Single Node Deployment

Single node mode runs everything on the host the initial dragon my.py command gets run on. In this respect it is meant to operate exactly like the existing multiprocessing runtime, with the “spawn” launch method.

Below the steps of single node bringup and teardown are outlined. Note that once the user application (my.py) is running, managed processes and applications can be started using Global Services. If the user application decides to directly spawn processes itself, it retains the responsibilty for cleaning up any resources they use.

../_images/deployment_single_node.svg

Fig. 42 Deployment diagram a single node

infrastructure/images/singlenodeoverview.png

Fig. 43 Single-Node Overview of Dragon Services

FIXME: Adapt UML Diagram to be correct

In the single-node case, as depicted in Fig. 42 + Fig. 43, there is no TransportAgent, MRNet tree, or Launcher backend service. Channels in Fig. 43 are represented by the colored arrows. The Launcher steps into the place of the Backend and the Shepherd communicates directly with the Launcher instead of going through the Backend and the MRNet tree. The TransportAgent is not started since there is no off-node communication in this case. However, Local Services and Global Services still are present to provide the same level of service that is present in the multi-node case. While the bringup and teardown of the Dragon Services is significantly different in the single-node and multi-node cases, from Fig. 42 and Fig. 43 the overall structure is similar.

Single Node Bringup

../_images/startup_seq_single_node.svg

Fig. 44 Startup Sequence on a single node

The bringup of the Dragon run-time services is detailed in Fig. 44 and below, where also message descriptions are given.

During single node bringup the Shepherd is started by the Launcher and a pipe is used to provide the initial startup messages on the Shepherds stdin file descriptor. The message structure itself is identical to messages that are later passed on channels. However, since the Shepherd brings up Channels, they are not available when the Shepherd is started.

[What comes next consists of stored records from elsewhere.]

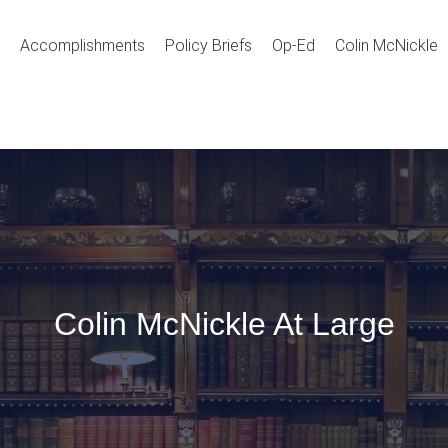
Accomplishments
Policy Briefs
Op-Ed
Colin McNickle
Colin McNickle At Large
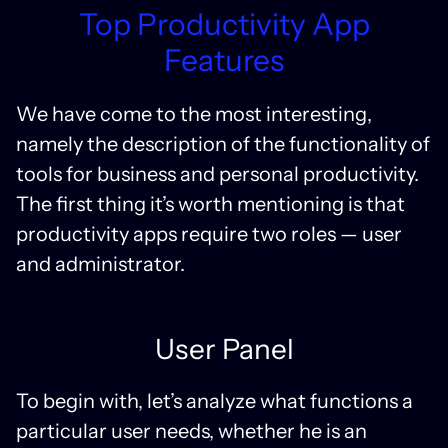
Top Productivity App
Features
We have come to the most interesting,
namely the description of the functionality of
tools for business and personal productivity.
The first thing it’s worth mentioning is that
productivity apps require two roles — user
and administrator.
User Panel
To begin with, let’s analyze what functions a
particular user needs, whether he is an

Initially the Shepherd process is started by the Launcher and run-time arguments are provided during the process launch. The Shepherd accesses the object named this as outlined in the section Launch Parameters. The channel Ids for both the Shepherd and Global Services are obtained from this dictionary object under the names GS_CUID and SHEP_CUID.

The Shepherd process immediately sends a SHIsUp message as detailed in the section on the Shepherd’s Other Messages to tell the launcher that it is up and running. It sends this message on its standard output file descriptor which the launcher receives through it’s pipe that was instantiated when the Shepherd process was created.

The Shepherd then allocates a shared segment for the Dragon run-time services using a memory pool object and then allocates a channel for itself with Channel Id 3. The Shepherd also allocates a channel for Global Services with Channel Id 2.

Once the two channels are created the SHChannelsUp message is sent to the launcher. At this point the Shepherd expects the first message on it’s channel to be the GSPingSH message. Once that is received the Shepherd responds with a SHPingGS message sent to the Global Services channel and it runs its AsyncIO loop with a recv task ready to receive any other messages off its main queue. And that concludes the single-node startup.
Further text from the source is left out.